Annie Delancey is happily married to Richard, in her early 50s, with three grown children. But Annie guards a dark secret. Aged 18 she had a baby boy, whom she gave up for adoption. She still thinks of him every day, but she never expects to see him again.
Then, out of the blue, she receives an official-looking letter from Kent Social Services. Her son, Daniel, wants to make contact. On one hand she is overjoyed – she longs to meet him. On the other, she has never told her children that they have another sibling.
Tangled Lives follows the effect this powerful revelation has on her family. With Daniel as the catalyst, small tears in the family fabric suddenly become huge.
Hilary wrote this book because she has a friend to whom this happened when she was the same age as fictional Annie.
Like many of her generation – the baby boomer lot – her friend didn’t have the luxury of being able to decide for herself the fate of her baby.
She was bundled off to a home for unmarried mothers, to await her baby’s birth in a cloud of shame. Then she had zero choice – with absolutely no support from her parents or family – but to put the child up for adoption. She was heartbroken, having nursed the child for ten days before he was taken away.
No person – especially a vulnerable teenager – should be treated like this. And, mercifully, times have changed. But the unimaginable trauma of giving up a baby you had begun to bond with, knowing you would probably never set eyes on him again, really stuck with Hilary.

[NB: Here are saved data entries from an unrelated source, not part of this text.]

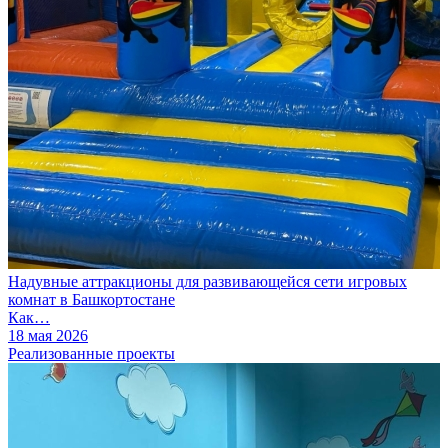
Надувные аттракционы для развивающейся сети игровых
комнат в Башкортостане
Как…
18 мая 2026
Реализованные проекты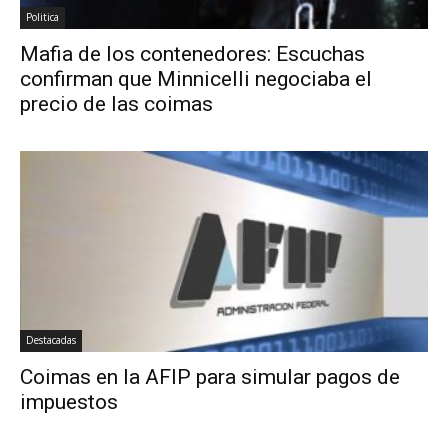
Politica
Mafia de los contenedores: Escuchas
confirman que Minnicelli negociaba el
precio de las coimas
Destacadas
Coimas en la AFIP para simular pagos de
impuestos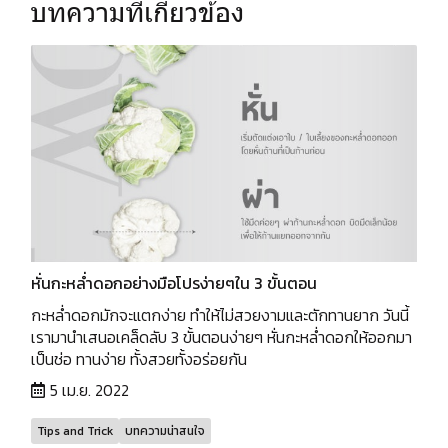
บทความที่เกี่ยวข้อง
หั่นกะหล่ำดอกอย่างมือโปรง่ายๆใน 3 ขั้นตอน
กะหล่ำดอกมักจะแตกง่าย ทำให้ไม่สวยงามและตักทานยาก วันนี้
เรามานำเสนอเคล็ดลับ 3 ขั้นตอนง่ายๆ หั่นกะหล่ำดอกให้ออกมา
เป็นช่อ ทานง่าย ทั้งสวยทั้งอร่อยกัน
5 เม.ย. 2022
Tips and Trick
บทความน่าสนใจ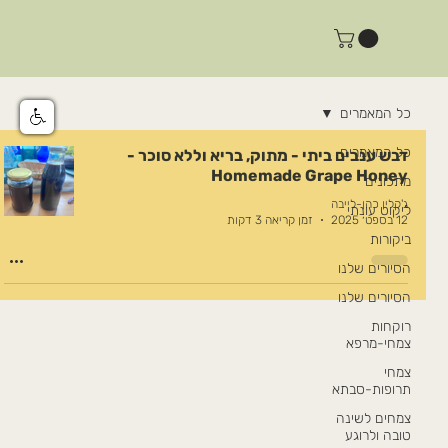
כל המאמרים
כל המאמרים
דבש ענבים ביתי - מתוק, בריא וללא סוכר -
Homemade Grape Honey
מתכונים
ג'קלין כהן-לייבה
ליקוט עונתי
12 בספט׳ 2025
זמן קריאה 3 דקות
ביקורות
הסיורים שלנו
הסיורים שלנו
רוקחות
צמחי-מרפא
צמחי
תרופות-סבתא
צמחים לשינה
טובה ולרוגע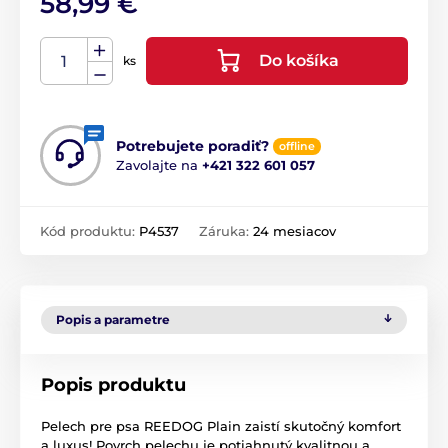
58,99 €
Do košíka
ks
Potrebujete poradiť?
offline
Zavolajte na
+421 322 601 057
Kód produktu:
P4537
Záruka:
24 mesiacov
Popis a parametre
Popis produktu
Pelech pre psa REEDOG Plain zaistí skutočný komfort
a luxus! Povrch pelechu je potiahnutý kvalitnou a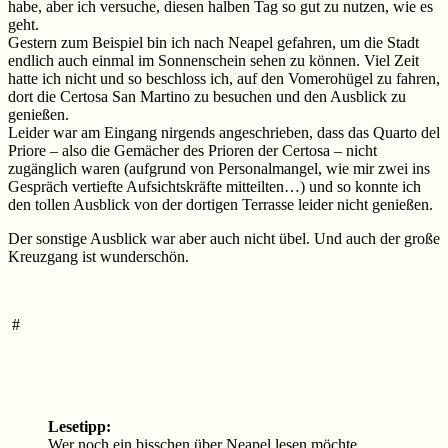
habe, aber ich versuche, diesen halben Tag so gut zu nutzen, wie es
geht.
Gestern zum Beispiel bin ich nach Neapel gefahren, um die Stadt
endlich auch einmal im Sonnenschein sehen zu können. Viel Zeit
hatte ich nicht und so beschloss ich, auf den Vomerohügel zu fahren,
dort die Certosa San Martino zu besuchen und den Ausblick zu
genießen.
Leider war am Eingang nirgends angeschrieben, dass das Quarto del
Priore – also die Gemächer des Prioren der Certosa – nicht
zugänglich waren (aufgrund von Personalmangel, wie mir zwei ins
Gespräch vertiefte Aufsichtskräfte mitteilten…) und so konnte ich
den tollen Ausblick von der dortigen Terrasse leider nicht genießen.
Der sonstige Ausblick war aber auch nicht übel. Und auch der große
Kreuzgang ist wunderschön.
#
Lesetipp:
Wer noch ein bisschen über Neapel lesen möchte,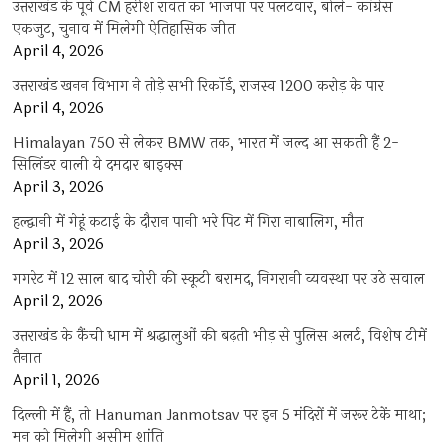
उत्तराखंड के पूर्व CM हरीश रावत का भाजपा पर पलटवार, बोले- कांग्रेस
एकजुट, चुनाव में मिलेगी ऐतिहासिक जीत
April 4, 2026
उत्तराखंड खनन विभाग ने तोड़े सभी रिकॉर्ड, राजस्व 1200 करोड़ के पार
April 4, 2026
Himalayan 750 से लेकर BMW तक, भारत में जल्द आ सकती हैं 2-
सिलिंडर वाली ये दमदार बाइक्स
April 3, 2026
हल्द्वानी में गेहूं कटाई के दौरान पानी भरे पिट में गिरा नाबालिग, मौत
April 3, 2026
गगरेट में 12 साल बाद चोरी की स्कूटी बरामद, निगरानी व्यवस्था पर उठे सवाल
April 2, 2026
उत्तराखंड के कैंची धाम में श्रद्धालुओं की बढ़ती भीड़ से पुलिस अलर्ट, विशेष टीमें
तैनात
April 1, 2026
दिल्ली में हैं, तो Hanuman Janmotsav पर इन 5 मंदिरों में जरूर टेकें माथा;
मन को मिलेगी असीम शांति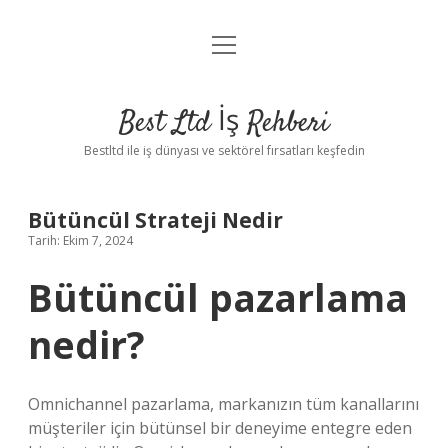
menüyü
Anasayfa
aç
Gizlilik Politikası
Best Ltd İş Rehberi
Yasal Uyarı
Bestltd ile iş dünyası ve sektörel fırsatları keşfedin
Hakkımızda
Bütüncül Strateji Nedir
Tarih: Ekim 7, 2024
Bütüncül pazarlama
nedir?
Omnichannel pazarlama, markanızın tüm kanallarını
müşteriler için bütünsel bir deneyime entegre eden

‘This was a difficult book to write… Thursdays had seemed to flow onto the page, but I wasn’t quite sure how I’d written it. So I got the equivalent of ‘second album’ syndrome with Tangled Lives…”
‘This was a difficult book to write,’ Hilary says. ‘Thursdays had seemed to flow onto the page, but I wasn’t quite sure how I’d written it. So I got the equivalent of ‘second album’ syndrome with Tangled Lives. It was much more complex – more characters, more back story, and I used more than one voice. Also, I felt a responsibility to my friend, although her story is just the skeleton of the novel.
The first draft was really not working. Luckily, my editor, Jane Wood, sorted it out with some judicious advice. But it shook my confidence in my writing.’